Assigned task | Leave out the images and output the records word for word.

*** Opening Records for this exercise ***

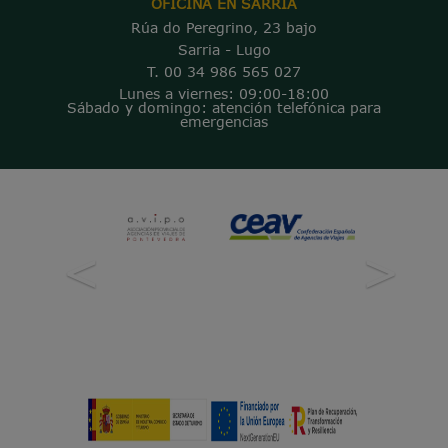
OFICINA EN SARRIA
Rúa do Peregrino, 23 bajo
Sarria - Lugo
T. 00 34 986 565 027
Lunes a viernes: 09:00-18:00
Sábado y domingo: atención telefónica para
emergencias
<
>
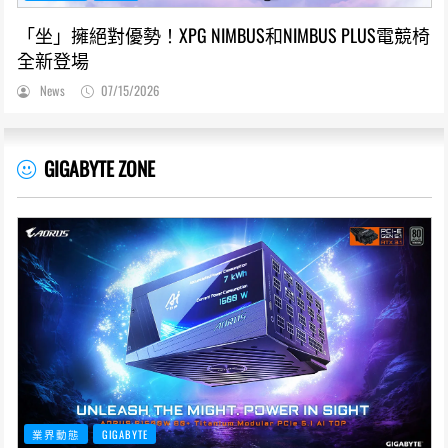
「坐」擁絕對優勢！XPG NIMBUS和NIMBUS PLUS電競椅
全新登場
News
07/15/2026
GIGABYTE ZONE
業界動態
GIGABYTE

*** Closing Records for this exercise ***

Result of this task |
OFICINA EN SARRIA
Rúa do Peregrino, 23 bajo
Sarria - Lugo
T. 00 34 986 565 027
Lunes a viernes: 09:00-18:00
Sábado y domingo: atención telefónica para
emergencias
<
>
「坐」擁絕對優勢！XPG NIMBUS和NIMBUS PLUS電競椅
全新登場
News
07/15/2026
GIGABYTE ZONE
業界動態
GIGABYTE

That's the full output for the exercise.